Я так и не понял, почему этого не случилось. Сама Екатерина Абрамовна мне об этом не говорила, спрашивать я не посмел — тем более тогда: казематов Лубянки я избежал только чудом, и память об этом была еще слишком свежа. Насколько я могу судить по обрывочным косвенным данным, ей опять пришлось выбирать между сыном и тем — уже другим — человеком, который тогда был ей близок и оставался в Советском Союзе. Она избрала его, но и этот союз очень быстро распался. А хода «туда» уже не было…
Сына своего Екатерина Абрамовна никогда больше не видела, но за жизнью его следила издалека — по письмам и обрывочной информации знакомых, навещавших Париж. Она знала, что в 1940-м ее сын, к тому времени тоже юрист, с оккупацией Франции не смирился, безоговорочно поддержал генерала де Голля и стал одним из самых близких его сотрудников.
Знала не только она, но и наши секретные службы. В годы войны такое родство если и не украшало, то во всяком случае не слишком портило ее биографию, сразу после — как раз наоборот.
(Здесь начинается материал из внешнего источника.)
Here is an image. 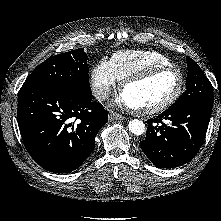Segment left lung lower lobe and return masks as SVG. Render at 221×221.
Wrapping results in <instances>:
<instances>
[{
	"label": "left lung lower lobe",
	"mask_w": 221,
	"mask_h": 221,
	"mask_svg": "<svg viewBox=\"0 0 221 221\" xmlns=\"http://www.w3.org/2000/svg\"><path fill=\"white\" fill-rule=\"evenodd\" d=\"M212 107L213 103L194 101L176 109L168 108L157 118L148 120L142 151L160 168L189 162L203 144Z\"/></svg>",
	"instance_id": "1"
}]
</instances>
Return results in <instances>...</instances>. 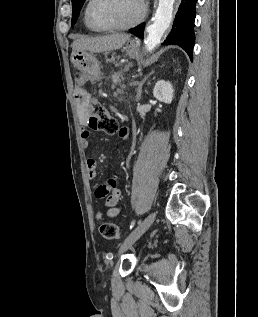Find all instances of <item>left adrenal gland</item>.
I'll return each instance as SVG.
<instances>
[{"label": "left adrenal gland", "mask_w": 258, "mask_h": 317, "mask_svg": "<svg viewBox=\"0 0 258 317\" xmlns=\"http://www.w3.org/2000/svg\"><path fill=\"white\" fill-rule=\"evenodd\" d=\"M153 72H154V70H152V72H149V74H147V76H144L143 80H140V82H135V84H138L136 100H140L141 94H142V86H143L144 82H146L147 78H149V76H151V74H153Z\"/></svg>", "instance_id": "a2214340"}]
</instances>
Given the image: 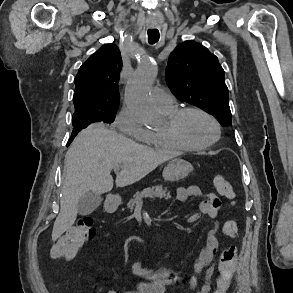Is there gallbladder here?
I'll use <instances>...</instances> for the list:
<instances>
[{
	"label": "gallbladder",
	"mask_w": 293,
	"mask_h": 293,
	"mask_svg": "<svg viewBox=\"0 0 293 293\" xmlns=\"http://www.w3.org/2000/svg\"><path fill=\"white\" fill-rule=\"evenodd\" d=\"M101 202L102 197L100 194L89 191L79 199L78 213L83 216L89 215L101 205Z\"/></svg>",
	"instance_id": "gallbladder-1"
}]
</instances>
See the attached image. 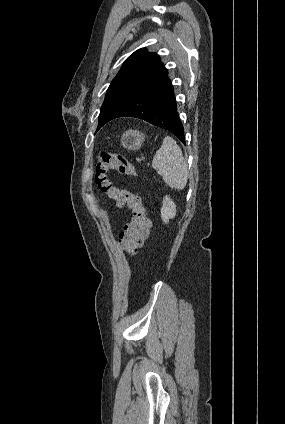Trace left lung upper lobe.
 <instances>
[{
	"instance_id": "obj_1",
	"label": "left lung upper lobe",
	"mask_w": 285,
	"mask_h": 424,
	"mask_svg": "<svg viewBox=\"0 0 285 424\" xmlns=\"http://www.w3.org/2000/svg\"><path fill=\"white\" fill-rule=\"evenodd\" d=\"M165 70L156 53L141 48L130 55L111 82L99 114L97 131L105 124L110 112L129 96L135 94Z\"/></svg>"
}]
</instances>
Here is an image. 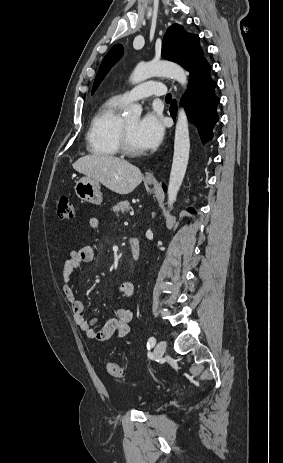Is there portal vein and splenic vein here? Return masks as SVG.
Segmentation results:
<instances>
[{
    "label": "portal vein and splenic vein",
    "instance_id": "18ae733b",
    "mask_svg": "<svg viewBox=\"0 0 283 463\" xmlns=\"http://www.w3.org/2000/svg\"><path fill=\"white\" fill-rule=\"evenodd\" d=\"M130 215L133 216V215H134V211H131V212H130Z\"/></svg>",
    "mask_w": 283,
    "mask_h": 463
}]
</instances>
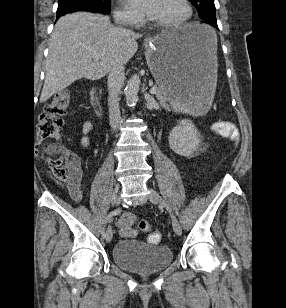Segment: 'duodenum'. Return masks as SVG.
I'll list each match as a JSON object with an SVG mask.
<instances>
[{
  "mask_svg": "<svg viewBox=\"0 0 286 308\" xmlns=\"http://www.w3.org/2000/svg\"><path fill=\"white\" fill-rule=\"evenodd\" d=\"M91 101H92L95 112L97 113L98 116L101 117L103 110H102V106L97 97V87H94L91 90Z\"/></svg>",
  "mask_w": 286,
  "mask_h": 308,
  "instance_id": "1",
  "label": "duodenum"
}]
</instances>
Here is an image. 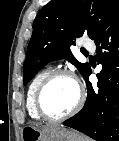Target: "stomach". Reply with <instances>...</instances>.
Here are the masks:
<instances>
[{
	"label": "stomach",
	"mask_w": 119,
	"mask_h": 141,
	"mask_svg": "<svg viewBox=\"0 0 119 141\" xmlns=\"http://www.w3.org/2000/svg\"><path fill=\"white\" fill-rule=\"evenodd\" d=\"M22 141H86L79 133L60 126H26L22 130Z\"/></svg>",
	"instance_id": "stomach-1"
}]
</instances>
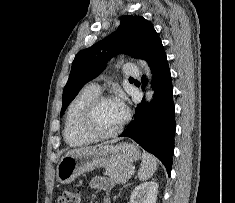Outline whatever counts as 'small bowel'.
Instances as JSON below:
<instances>
[{"instance_id": "1", "label": "small bowel", "mask_w": 235, "mask_h": 203, "mask_svg": "<svg viewBox=\"0 0 235 203\" xmlns=\"http://www.w3.org/2000/svg\"><path fill=\"white\" fill-rule=\"evenodd\" d=\"M90 187L104 193L106 199L104 203H109L107 196L112 188L111 181L104 176H96L90 181Z\"/></svg>"}]
</instances>
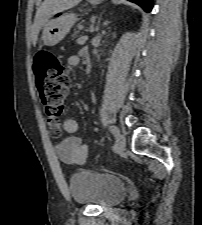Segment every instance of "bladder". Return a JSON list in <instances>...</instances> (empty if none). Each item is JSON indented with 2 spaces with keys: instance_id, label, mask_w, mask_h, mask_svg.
Instances as JSON below:
<instances>
[{
  "instance_id": "31cf9c89",
  "label": "bladder",
  "mask_w": 202,
  "mask_h": 225,
  "mask_svg": "<svg viewBox=\"0 0 202 225\" xmlns=\"http://www.w3.org/2000/svg\"><path fill=\"white\" fill-rule=\"evenodd\" d=\"M71 198L80 205L111 207L125 198V183L118 177L96 170L74 173L68 183Z\"/></svg>"
}]
</instances>
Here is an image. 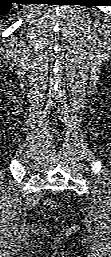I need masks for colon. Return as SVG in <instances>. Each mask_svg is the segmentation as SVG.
<instances>
[{
	"mask_svg": "<svg viewBox=\"0 0 111 257\" xmlns=\"http://www.w3.org/2000/svg\"><path fill=\"white\" fill-rule=\"evenodd\" d=\"M48 204L52 205V202H51V201H48Z\"/></svg>",
	"mask_w": 111,
	"mask_h": 257,
	"instance_id": "obj_1",
	"label": "colon"
}]
</instances>
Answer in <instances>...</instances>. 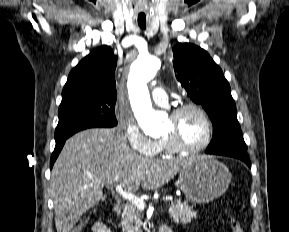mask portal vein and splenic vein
Here are the masks:
<instances>
[{
  "instance_id": "obj_1",
  "label": "portal vein and splenic vein",
  "mask_w": 289,
  "mask_h": 232,
  "mask_svg": "<svg viewBox=\"0 0 289 232\" xmlns=\"http://www.w3.org/2000/svg\"><path fill=\"white\" fill-rule=\"evenodd\" d=\"M116 192L122 196L124 199L129 200L132 204H134L139 210H144L146 204L143 201V199L137 197L133 193L126 191L122 188V185L117 184L116 185ZM163 201H173V198L171 196L164 197Z\"/></svg>"
}]
</instances>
На пике борьбы с «космополитами», одной из жертв которой стала профессор Флейшиц, вменили бы ей и «сына-врага», но судьба решила иначе: он умер внезапно от сердечного приступа.
Кто-то из общих знакомых мне об этом сказал, и я помчался на Парковую. Стояло жаркое лето. Екатерина Абрамовна открыла дверь — мокрая повязка на лбу была слабым спасением не только от жары, но и от боли, которую она не хотела скрывать. Мой приход вынудил ее подняться с дивана, где она лежала — в полном одиночестве, прикрывшись пледом, несмотря на жару. Рядом, на столе, в красивой вишневой рамке, стояла карточка сына, удивительно на нее похожего, типичного молодого француза из интеллигентной семьи. И рядом — миниатюрная вазочка с одной-единственной белой гвоздикой.
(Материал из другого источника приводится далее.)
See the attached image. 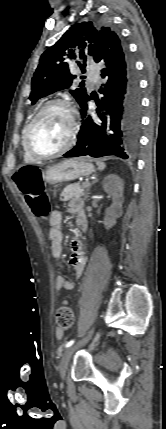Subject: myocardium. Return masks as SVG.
<instances>
[{
  "label": "myocardium",
  "instance_id": "f54148a6",
  "mask_svg": "<svg viewBox=\"0 0 166 429\" xmlns=\"http://www.w3.org/2000/svg\"><path fill=\"white\" fill-rule=\"evenodd\" d=\"M54 107H62L66 110V112L68 114V118H69L68 140L62 148H60L59 150H57L54 153L46 154V155L39 154L31 146V135H32L33 130H34L38 120L40 119V117L44 113H46L48 110H50ZM76 133H77V123H76L75 109H74L73 105L66 99H61V98L53 99L51 101H48L45 105H43L41 107V109L33 117V119L30 121V123L27 127V130H26V133H25V137H24V147H25L27 153L33 159H35L37 161H44V160L53 159V158H56V157H58L64 153H66L68 150L71 149V147L73 146V144L75 142Z\"/></svg>",
  "mask_w": 166,
  "mask_h": 429
}]
</instances>
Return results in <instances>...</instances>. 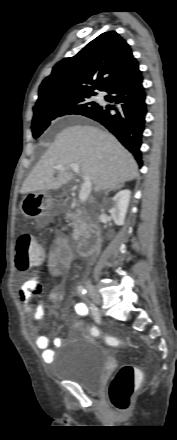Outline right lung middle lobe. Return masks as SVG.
Here are the masks:
<instances>
[{
    "label": "right lung middle lobe",
    "instance_id": "obj_1",
    "mask_svg": "<svg viewBox=\"0 0 177 440\" xmlns=\"http://www.w3.org/2000/svg\"><path fill=\"white\" fill-rule=\"evenodd\" d=\"M93 95L95 94L64 96L46 105L34 107V116L31 127L33 137L38 138L50 125L51 121L57 117L70 114L84 115L97 108L98 104L89 100Z\"/></svg>",
    "mask_w": 177,
    "mask_h": 440
}]
</instances>
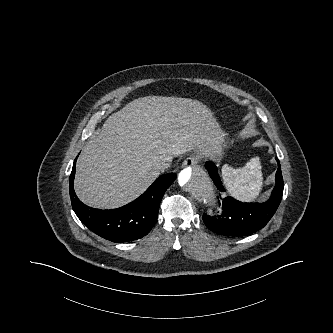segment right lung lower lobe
<instances>
[{
    "instance_id": "1",
    "label": "right lung lower lobe",
    "mask_w": 333,
    "mask_h": 333,
    "mask_svg": "<svg viewBox=\"0 0 333 333\" xmlns=\"http://www.w3.org/2000/svg\"><path fill=\"white\" fill-rule=\"evenodd\" d=\"M75 165L76 159L69 180L74 212L91 231L117 243L137 240L150 232L157 220L161 199L176 178L174 173L162 175L133 202L118 209L101 210L86 206L75 195Z\"/></svg>"
}]
</instances>
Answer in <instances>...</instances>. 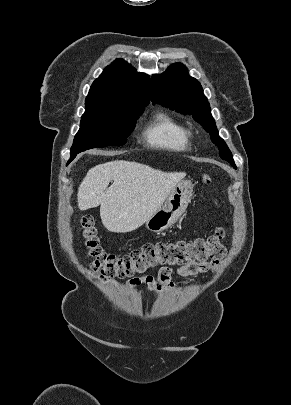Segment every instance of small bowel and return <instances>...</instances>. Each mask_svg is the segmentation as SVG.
<instances>
[{
    "label": "small bowel",
    "instance_id": "c3829d8e",
    "mask_svg": "<svg viewBox=\"0 0 291 405\" xmlns=\"http://www.w3.org/2000/svg\"><path fill=\"white\" fill-rule=\"evenodd\" d=\"M219 260H213L203 263H192L187 266H182L177 269V274L181 277H189L198 273H206L214 270L219 266ZM172 270L169 267L160 269L156 276L146 275L141 277H134L128 281L129 287H136L146 285L148 289L156 294L172 292L174 290V283L171 278Z\"/></svg>",
    "mask_w": 291,
    "mask_h": 405
}]
</instances>
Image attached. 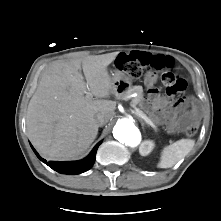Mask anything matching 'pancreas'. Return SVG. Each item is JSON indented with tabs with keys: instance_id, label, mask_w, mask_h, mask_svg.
<instances>
[{
	"instance_id": "pancreas-1",
	"label": "pancreas",
	"mask_w": 221,
	"mask_h": 221,
	"mask_svg": "<svg viewBox=\"0 0 221 221\" xmlns=\"http://www.w3.org/2000/svg\"><path fill=\"white\" fill-rule=\"evenodd\" d=\"M131 93H137V97L133 98L131 103L142 107L143 106V89H142V87L141 86L131 87L130 89H128L126 91L124 96L131 94ZM148 118L152 123H154V120L151 118V116H149Z\"/></svg>"
}]
</instances>
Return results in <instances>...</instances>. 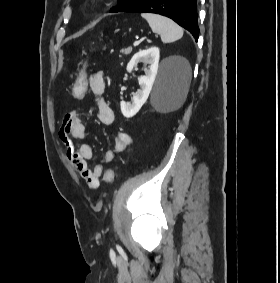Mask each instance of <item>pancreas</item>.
Here are the masks:
<instances>
[{
  "label": "pancreas",
  "instance_id": "1",
  "mask_svg": "<svg viewBox=\"0 0 280 283\" xmlns=\"http://www.w3.org/2000/svg\"><path fill=\"white\" fill-rule=\"evenodd\" d=\"M132 52V47H127L121 50V53L124 55H129Z\"/></svg>",
  "mask_w": 280,
  "mask_h": 283
}]
</instances>
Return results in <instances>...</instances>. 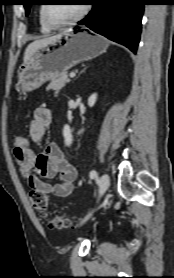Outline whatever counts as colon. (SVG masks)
<instances>
[{"mask_svg":"<svg viewBox=\"0 0 174 278\" xmlns=\"http://www.w3.org/2000/svg\"><path fill=\"white\" fill-rule=\"evenodd\" d=\"M30 144L28 138L23 136H17L14 141V147L19 150L24 149ZM29 198L34 209L41 215H46L48 207L47 195L41 191L32 190L29 194ZM51 228L62 229L71 225V220L65 217H54L49 223Z\"/></svg>","mask_w":174,"mask_h":278,"instance_id":"obj_1","label":"colon"}]
</instances>
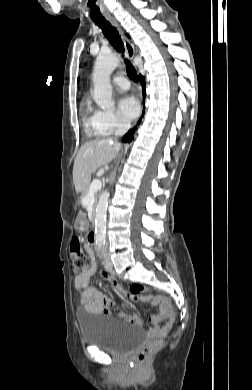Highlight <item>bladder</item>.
Instances as JSON below:
<instances>
[{
    "mask_svg": "<svg viewBox=\"0 0 252 390\" xmlns=\"http://www.w3.org/2000/svg\"><path fill=\"white\" fill-rule=\"evenodd\" d=\"M78 322L83 341L115 353L127 352L144 339V333L136 325L91 315L79 311Z\"/></svg>",
    "mask_w": 252,
    "mask_h": 390,
    "instance_id": "bladder-1",
    "label": "bladder"
}]
</instances>
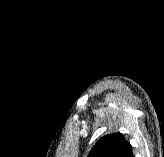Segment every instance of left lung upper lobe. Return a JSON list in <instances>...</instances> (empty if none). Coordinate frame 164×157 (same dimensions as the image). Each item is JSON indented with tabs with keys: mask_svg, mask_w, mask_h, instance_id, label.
I'll list each match as a JSON object with an SVG mask.
<instances>
[{
	"mask_svg": "<svg viewBox=\"0 0 164 157\" xmlns=\"http://www.w3.org/2000/svg\"><path fill=\"white\" fill-rule=\"evenodd\" d=\"M131 145L121 133H113L100 138L87 157H129Z\"/></svg>",
	"mask_w": 164,
	"mask_h": 157,
	"instance_id": "1",
	"label": "left lung upper lobe"
}]
</instances>
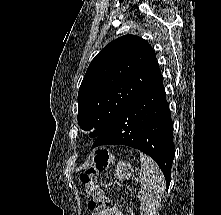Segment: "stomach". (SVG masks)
<instances>
[{
    "label": "stomach",
    "instance_id": "stomach-1",
    "mask_svg": "<svg viewBox=\"0 0 221 215\" xmlns=\"http://www.w3.org/2000/svg\"><path fill=\"white\" fill-rule=\"evenodd\" d=\"M133 174L134 169L129 162L118 161L114 174L115 178L122 182L124 180L130 179L133 176ZM105 186H110V184H106Z\"/></svg>",
    "mask_w": 221,
    "mask_h": 215
}]
</instances>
Я долго, пока не стемнело, сидел в кресле рядом с диваном, время от времени по просьбе Екатерины Абрамовны смачивая высыхавшую на лбу повязку или поднося стакан с водой к ее потрескавшимся губам. Мы почти все время молчали. Я бы сразу ушел, почувствовав, что мое присутствие ей в тягость. Но оно явно не было в тягость, и лишь много позже Булат объяснил — мне и всем нам, — как много, представьте себе, доброты в молчанье, в молчанье…
Нам предстояло видеться еще множество раз, но никогда мы не возвращались в разговорах к тому горькому дню, который сблизил нас еще больше. Оказавшись в третий раз (после ИВТ и МГУ) вместе (я стал аспирантом того института и даже того самого сектора, где тоже работала Екатерина Абрамовна), мы редко говорили о ставших общими научных проблемах, но всегда — о музыке и литературе, философии и истории, и даже просто о прозе жизни: к бытовым проблемам она относилась вполне равнодушно, хотя врожденная культура и европейское воспитание повелевали ей заботиться о своей внешности, о безупречно строгой одежде и эстетике интерьера.
Она охотно согласилась стать одним из официальных оппонентов на защите моей кандидатской, и это дало мне радость новых и частых встреч с нею, — беседы об авторском праве естественно перетекали в диалоги о природе творчества и его результатах, то есть о том, ради чего авторское право, собственно, и существует. Ее эрудиция не подавляла, а восхищала меня, а споры (как мы яростно спорили!) были школой терпимости и уважения к своему собеседнику.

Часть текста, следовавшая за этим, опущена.